Un coeur à nu qui dit, qui crie sa peine.
Impossible de noter.

   Anonyme   
3/4/2008
Les larmes aux yeux, à la fin de cette lecture.
Pas de commentaire. C'est trop vrai.

   Mimi-Crazy   
4/4/2008
pas de mots
texte très touchant

   Maëlle   
23/5/2008
 a aimé ce texte 
Bien ↑
La douceur considérable qu'il y a dans la forme en fait un texte magnifique. J'aime bien critiquer: alors, vous n'auriez pas du raconter tout le texte dans le résumé.

   jbacon   
20/11/2008
 a aimé ce texte 
Beaucoup ↑
Que d'émotion dans ce texte. Vraiment, toutes mes félicitations ! C'est un très bon début, et qui s'implique vraiment dans différents sentiments ( la compassion, la tristesse, l'envie de s'infiltrer dans l'histoire et réconforter cette jeune femme...)

   Flupke   
20/11/2008
 a aimé ce texte 
Bien ↑
Bonjour Janelle,
Désolé si c’est du vécu, mais j’ai trouvé cela un peu trop arrache larmes vers la fin. Un peu comme un dessert top sucré sur fond d’Adagio d’Albinoni.
Bien sûr c’est facile à dire en tant que lecteur, qui a eu plus de chance à deux reprises. (Je recommande d’Anna Gavalda la nouvelle sur le même thème, « I.I.G » (dans son premier recueil). Beaucoup plus de pudeur et de retenu dans l’expression de la douleur).
Par contre c’est vraiment très bien écrit, très agréable à lire, ça foisonne de plein de petits détails ultra-réalistes, essentiels. C’est concis et percutant. Bravo.
Amicalement, Flupke

   monlokiana   
5/8/2011
 a aimé ce texte 
Passionnément ↑
Poignant, touchant…Je n’ai pas mes mots.
L’écriture est fluide, l’histoire se laisse lire facilement. C’est rythmé…
J’ai bien senti l’émotion de cette femme. Attendre cinq ans et un jour, ça vient et un autre, tout disparaît. Il faut attendre encore et compter encore.
J’ai aimé mais aussi, j’ai trouvé que l’histoire a été racontée trop vite. L’auteur aurait pu prendre son temps, plus de description… Pourquoi pas une double narration ? Un de Pascal et un autre de la narratrice. Ce n’est pas seulement cette femme qui a attendu, ils ont attendu ensemble le petit Yanis. Je trouve Pascal présent oui, mais un peu à l’écart aussi. Je ne l’ai pas beaucoup senti.
Mais écrit comme cela, c’est poignant, c’est… alala…
Je mets la grande note quand ça me touche à l’extrême.
Bravo, vraiment

   Palimpseste   
5/8/2011
Il y a l'écriture-plaisir et puis l'écriture-thérapie...

Est-ce au nom de cette dernière que vous avez écrit "Je l’ai tué, au creux même de son foyer." ? Il n'entre pas dans le champ des commentaires d'ici de statuer sur la pertinence médicale d'un tel aveux de culpabilité. Qui serions-nous pour en parler ?
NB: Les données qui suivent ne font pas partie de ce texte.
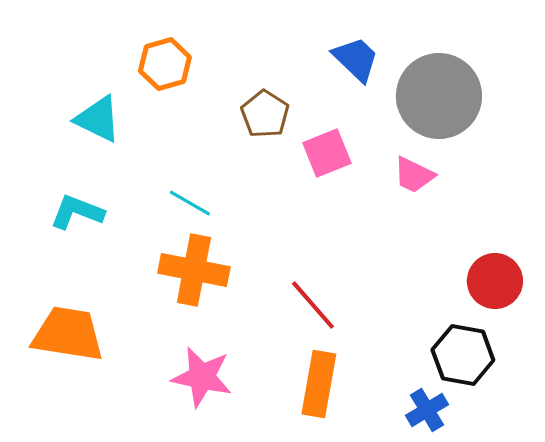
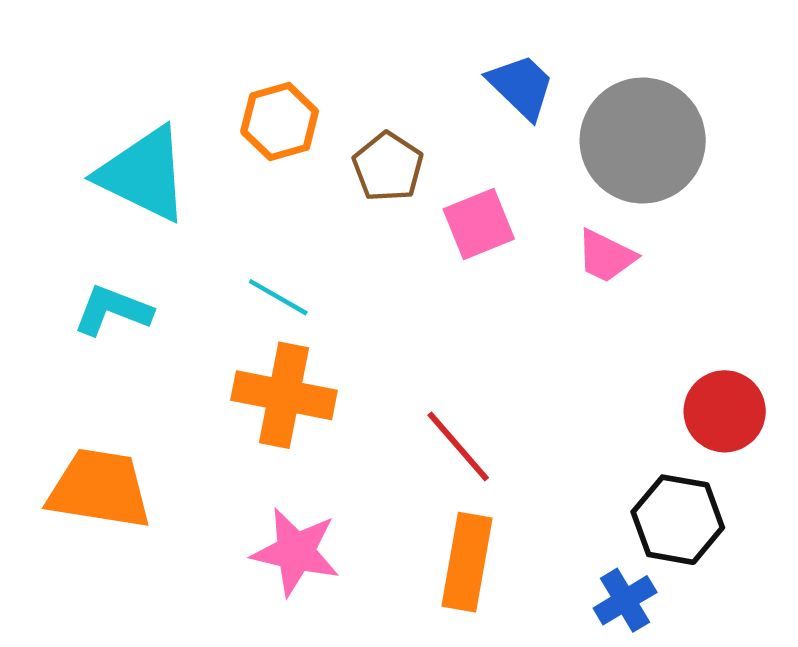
orange hexagon: (165, 64) -> (280, 121), moved
cyan triangle: (98, 119) -> (143, 174), size x1.4

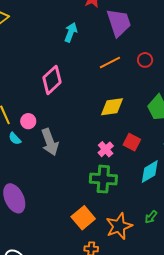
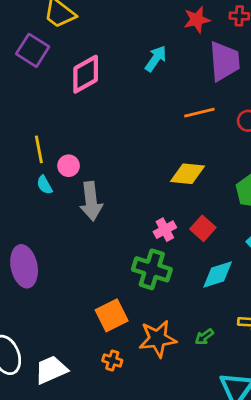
pink diamond: (52, 80) -> (86, 74), moved

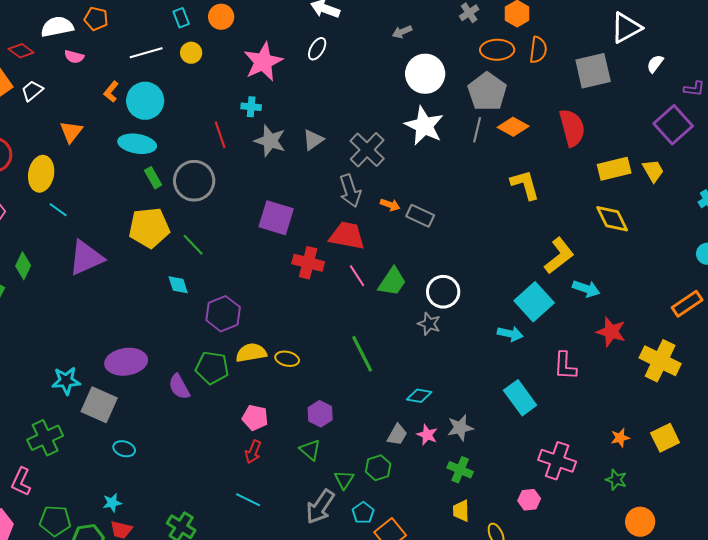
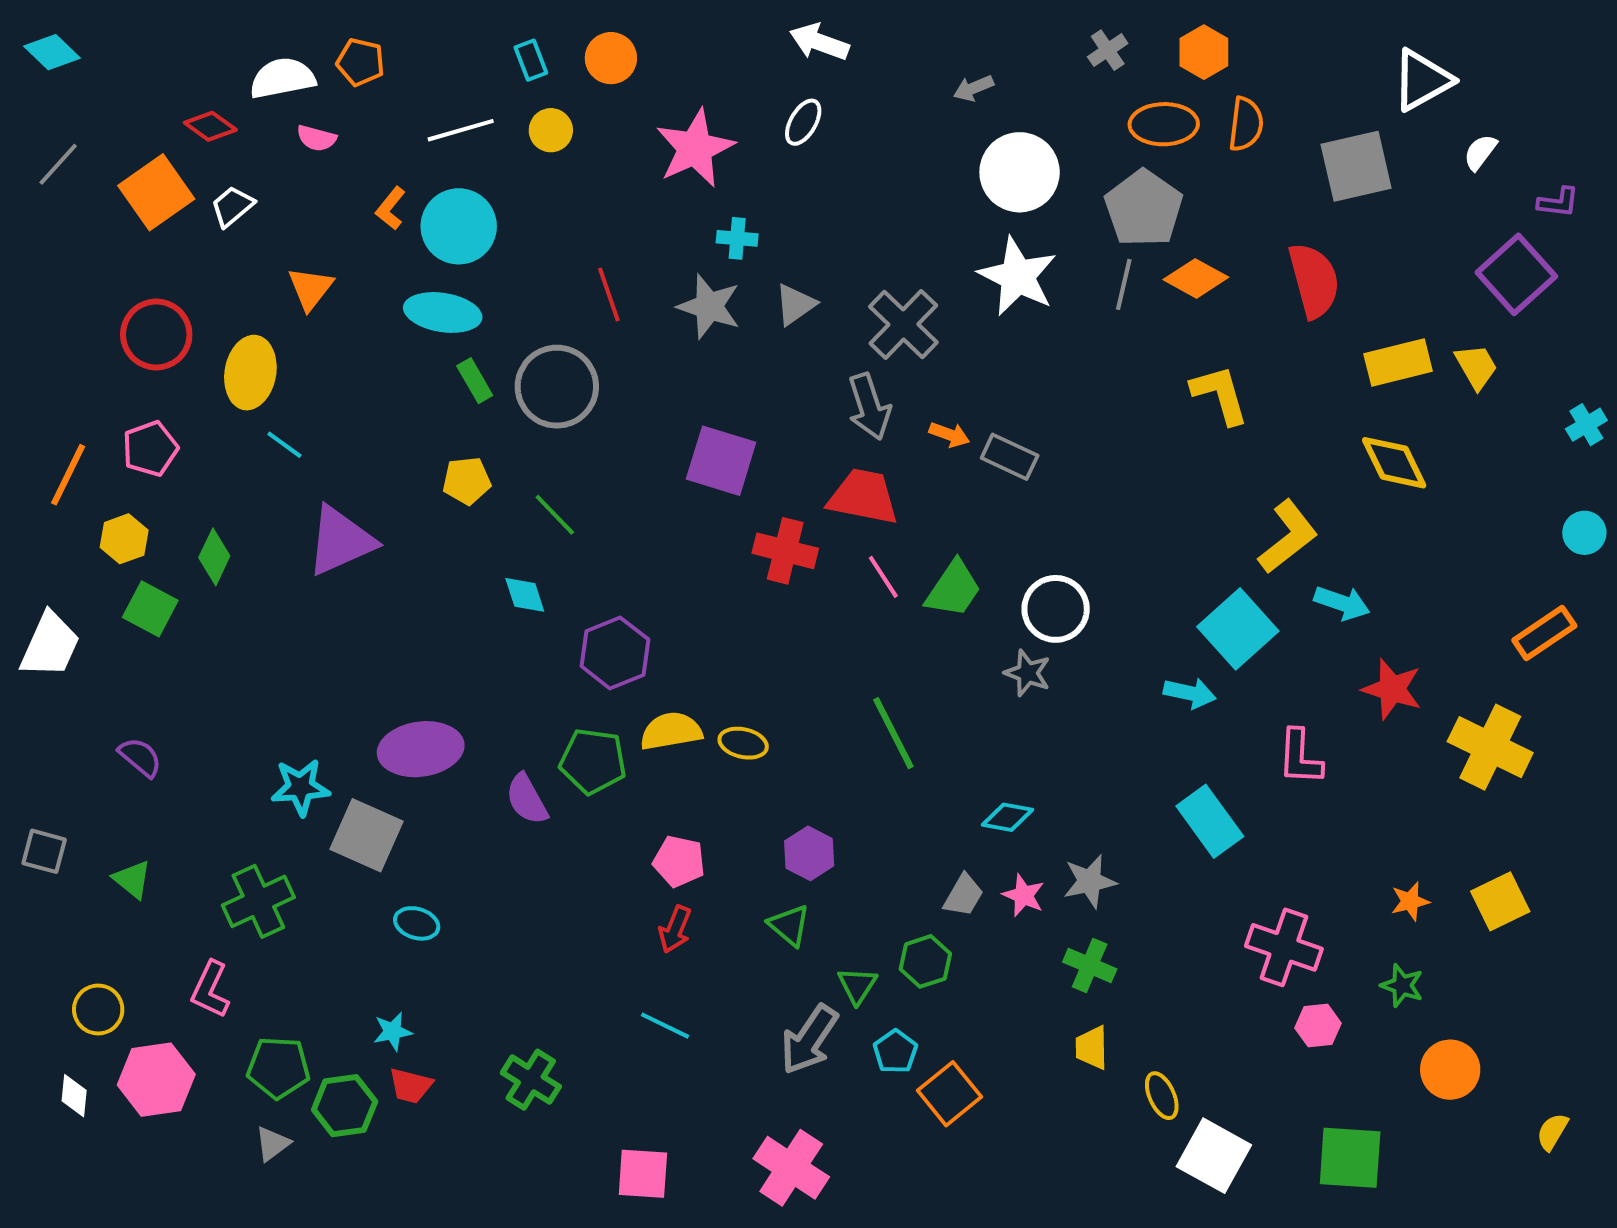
cyan cross: (251, 107) -> (737, 238), moved
yellow pentagon: (149, 228) -> (467, 481), size x0.6
pink hexagon: (529, 500) -> (1318, 1026), moved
Pourtant, on remarque qu'à égale distance de cette terrible déclaration, vous reprenez des phrases et des structures de paragraphes ("j'ai pris mon sac, le XX encore accroché aux doigts (...)" "des paires d'yeux étonnés XX se retournaient (...)" ...)

[Je viens de voir que "janelle" ne semble pas s'être connectée depuis le dépôt de ce texte - mon commentaire part donc dans les Limbes]
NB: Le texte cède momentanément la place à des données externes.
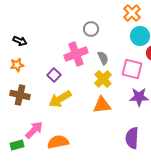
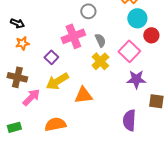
orange star: (17, 65) -> (22, 43), moved
pink square: (132, 69) -> (129, 51), turned 30
orange triangle: (102, 105) -> (83, 95), moved
pink arrow: (34, 130) -> (31, 97), moved

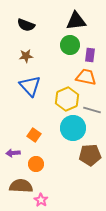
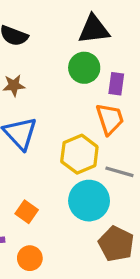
orange trapezoid: (86, 77) -> (110, 119), turned 60
brown pentagon: (90, 155) -> (116, 244), turned 30

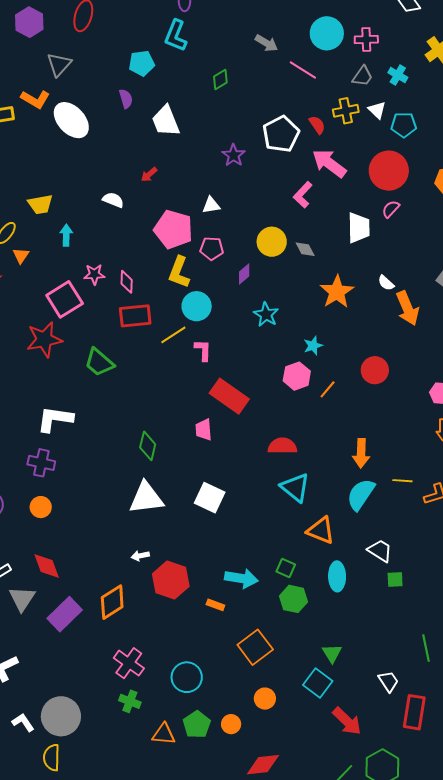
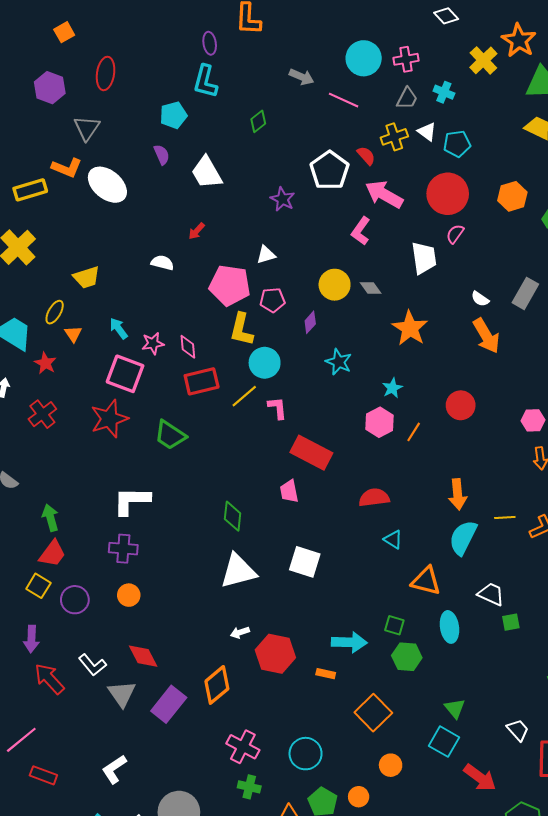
cyan arrow: (66, 235) -> (119, 328), moved, turned -30
white semicircle: (386, 283) -> (480, 299), moved
pink square: (65, 299) -> (125, 374), turned -30
cyan triangle: (295, 488) -> (393, 539), size x0.6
Ce "je l'ai tué" est un pivot de votre texte, qui donne du relief à la symétrie des propos.

Si c'est de l'écriture-plaisir, c'est plutôt réussi comme forme... Merci d'avoir su la partager.

Dans l'autre cas, la réussite est déjà d'avoir écrit le fond... Bravo s'avoir pu le partager.